Jaguar Love, comprised of Johnny Whitney (vocals) and Cody Votolato (guitar), formerly of the Blood Brothers, and J Clark of the defunct Pretty Girls Make Graves, doesn’t necessarily make sense on paper. The art-damaged, post-hardcore influenced sounds of the Blood Brothers and the taut rock grooves of Pretty Girls Makes Graves don’t seem to be the most logical combination. And yet Take Me to the Sea manages to be the perfect balance between the two. A good amount of credit for that should go to Clark, who played keyboards, bass and drums on the record. He brings the dance rock colliding with indie guitar rock to the record, which gives Whitney and Votolato’s contribution a pop twist.
Musically, Votolato mixes well with Clark, adding just the right amount of guitar freakout when needed, but also knowing when to give a straight ahead performance. The wildcard in the mix is Whitney. His voice can be “challenging,” so to speak. Simply put, it’s a weird mix of soul testifying delivered in a high-pitched screech that at various times seems like a caffeinated high school cheerleader snuck into the recording booth to track some vocals.
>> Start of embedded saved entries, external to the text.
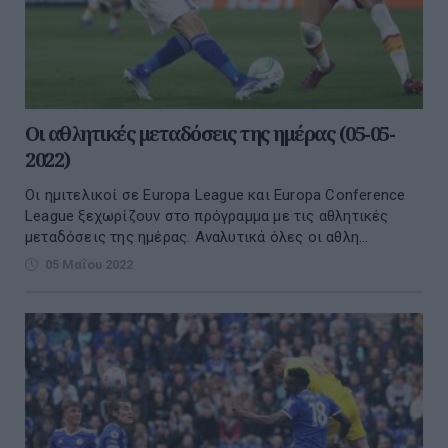
Οι αθλητικές μεταδόσεις της ημέρας (05-05-
2022)
Οι ημιτελικοί σε Europa League και Europa Conference
League ξεχωρίζουν στο πρόγραμμα με τις αθλητικές
μεταδόσεις της ημέρας. Αναλυτικά όλες οι αθλη...
05 Μαΐου 2022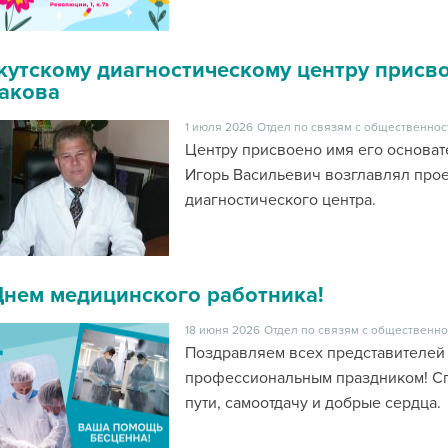
кутскому диагностическому центру присв
акова
1 июля 2026
Отдел по связям с общественнос
Центру присвоено имя его основате
Игорь Васильевич возглавлял прое
диагностического центра.
Днем медицинского работника!
18 июня 2026
Отдел по связям с общественно
Поздравляем всех представителей
профессиональным праздником! Сп
пути, самоотдачу и добрые сердц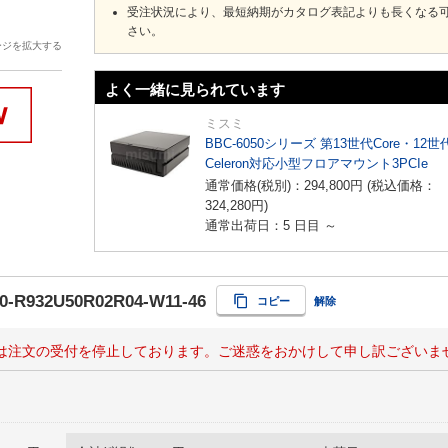
受注状況により、最短納期がカタログ表記よりも長くなる
さい。
ージを拡大する
よく一緒に見られています
ミスミ
BBC-6050シリーズ 第13世代Core・12世
Celeron対応小型フロアマウント3PCIe
通常価格(税別)：
294,800
円
(税込価格：
324,280
円
)
通常出荷日：5 日目 ～
0-R932U50R02R04-W11-46
コピー
解除
は注文の受付を停止しております。ご迷惑をおかけして申し訳ございま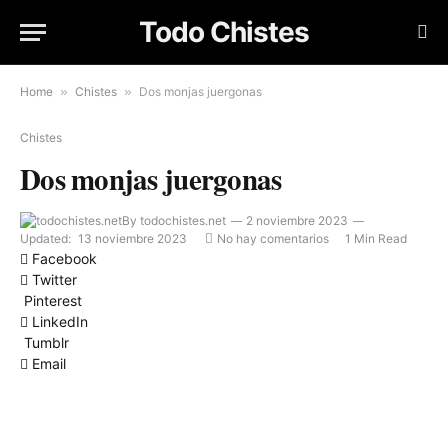
Todo Chistes
Home
»
Chistes
»
Dos monjas juergonas
Chistes
Dos monjas juergonas
By
todochistes.net
2 noviembre 2023
Updated:
13 noviembre 2023
No hay comentarios
1 Min Read
Facebook
Twitter
Pinterest
LinkedIn
Tumblr
Email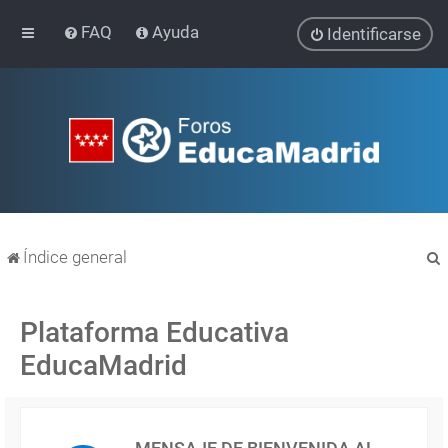
FAQ
Ayuda
Identificarse
Índice general
Plataforma Educativa
EducaMadrid
r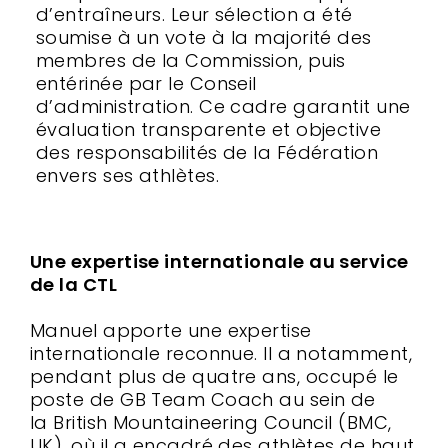
d’entraîneurs. Leur sélection a été
soumise à un vote à la majorité des
membres de la Commission, puis
entérinée par le Conseil
d’administration. Ce cadre garantit une
évaluation transparente et objective
des responsabilités de la Fédération
envers ses athlètes.
Une expertise internationale au service
de la CTL
Manuel apporte une expertise
internationale reconnue. Il a notamment,
pendant plus de quatre ans, occupé le
poste de GB Team Coach au sein de
la British Mountaineering Council (BMC,
UK), où il a encadré des athlètes de haut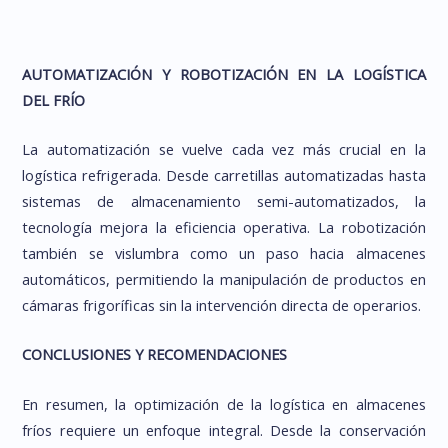
AUTOMATIZACIÓN Y ROBOTIZACIÓN EN LA LOGÍSTICA
DEL FRÍO
La automatización se vuelve cada vez más crucial en la
logística refrigerada. Desde carretillas automatizadas hasta
sistemas de almacenamiento semi-automatizados, la
tecnología mejora la eficiencia operativa. La robotización
también se vislumbra como un paso hacia almacenes
automáticos, permitiendo la manipulación de productos en
cámaras frigoríficas sin la intervención directa de operarios.
CONCLUSIONES Y RECOMENDACIONES
En resumen, la optimización de la logística en almacenes
fríos requiere un enfoque integral. Desde la conservación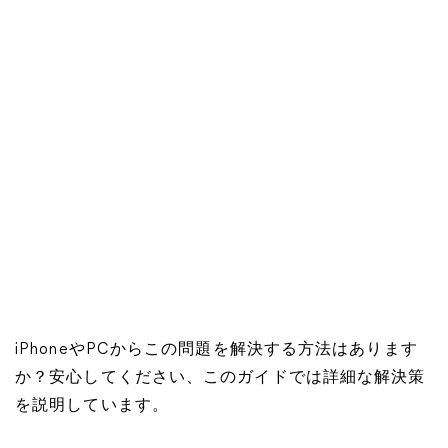
iPhoneやPCからこの問題を解決する方法はあります
か？安心してください、このガイドでは詳細な解決策
を説明しています。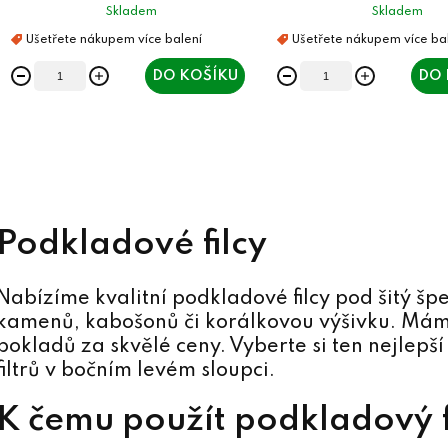
Skladem
Skladem
DO KOŠÍKU
DO 
O
v
l
á
Podkladové filcy
d
a
Nabízíme kvalitní podkladové filcy pod šitý špe
c
kamenů, kabošonů či korálkovou výšivku. Mám
í
pokladů za skvělé ceny. Vyberte si ten nejlep
p
filtrů v bočním levém sloupci.
r
K čemu použít podkladový f
v
k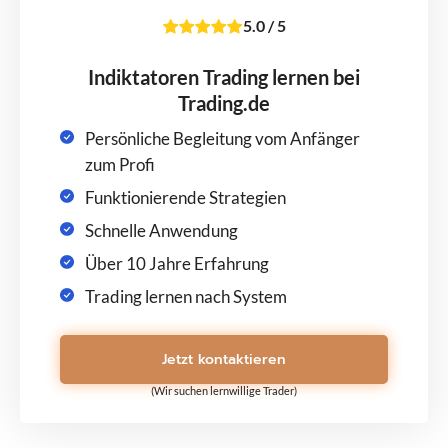
5.0
/
5
Indiktatoren Trading lernen bei
Trading.de
Persönliche Begleitung vom Anfänger
zum Profi
Funktionierende Strategien
Schnelle Anwendung
Über 10 Jahre Erfahrung
Trading lernen nach System
Jetzt kontaktieren
(Wir suchen lernwillige Trader)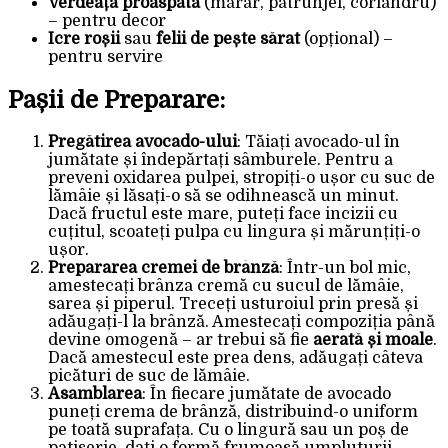
Verdeață proaspătă
(mărar, pătrunjel, coriandru)
– pentru decor
Icre roșii
sau
felii de pește sărat
(opțional) –
pentru servire
Pașii de Preparare:
Pregătirea avocado-ului
: Tăiați avocado-ul în
jumătate și îndepărtați sâmburele. Pentru a
preveni oxidarea pulpei, stropiți-o ușor cu suc de
lămâie și lăsați-o să se odihnească un minut.
Dacă fructul este mare, puteți face incizii cu
cuțitul, scoateți pulpa cu lingura și mărunțiți-o
ușor.
Prepararea cremei de brânză
: Într-un bol mic,
amestecați brânza cremă cu sucul de lămâie,
sarea și piperul. Treceți usturoiul prin presă și
adăugați-l la brânză. Amestecați compoziția până
devine omogenă – ar trebui să fie
aerată și moale
.
Dacă amestecul este prea dens, adăugați câteva
picături de suc de lămâie.
Asamblarea
: În fiecare jumătate de avocado
puneți crema de brânză, distribuind-o uniform
pe toată suprafața. Cu o lingură sau un poș de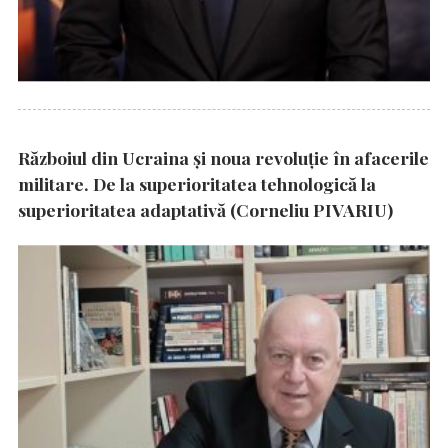
Războiul din Ucraina și noua revoluție în afacerile
militare. De la superioritatea tehnologică la
superioritatea adaptativă (Corneliu PIVARIU)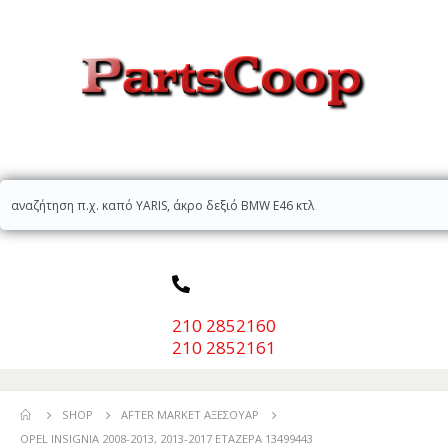
210 2852160
210 2852161
SHOP
AFTER MARKET ΑΞΕΣΟΥΆΡ
OPEL INSIGNIA 2008-2013, 2013-2017 ΕΤΑΖΕΡΑ 13499443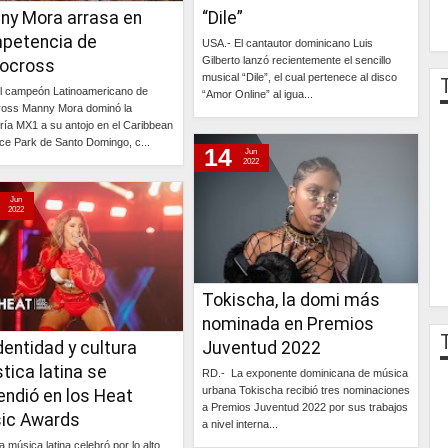
ny Mora arrasa en
“Dile”
petencia de
USA.- El cantautor dominicano Luis
Gilberto lanzó recientemente el sencillo
ocross
musical “Dile”, el cual pertenece al disco
l campeón Latinoamericano de
“Amor Online” al igua...
oss Manny Mora dominó la
ría MX1 a su antojo en el Caribbean
Continúa »
e Park de Santo Domingo, c...
14
Jun
2022
Continúa »
Jun
2022
Tokischa, la domi más
nominada en Premios
dentidad y cultura
Juventud 2022
stica latina se
RD.- La exponente dominicana de música
urbana Tokischa recibió tres nominaciones
endió en los Heat
a Premios Juventud 2022 por sus trabajos
ic Awards
a nivel interna...
 música latina celebró por lo alto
At times it works brilliantly and other times it seems like a parody. Yet, it was a similar issue with his work in the Blood Brothers so on that account, everything is as it should be.
Take Me to The Sea could be seen as a mixed bag, but while there may be some questionable moments, when Jaguar Love pulls the parts together, its charms are undeniable. Opening track “Highways of Gold” seems like a lost B-side from Pretty Girls Make Graves’ This Is Our Emergency and is tailor-made for a rock and roll dance party. “Bats Over the Pacific Ocean” is a sweet but surreal coming-of-age story. The most surprising tune, “Bonetrees And A Broken Heart,” finds Whitney slowing it down and channeling his inner Prince. Where the record goes pear-shaped are the times when Whitney gets too helium-voiced and screamy, and the affected songs drag.While Jaguar Love may not enter into the ranks of legendary supergroups, Take Me to the Sea is a solid record that may ease the way for the next unusual pairing.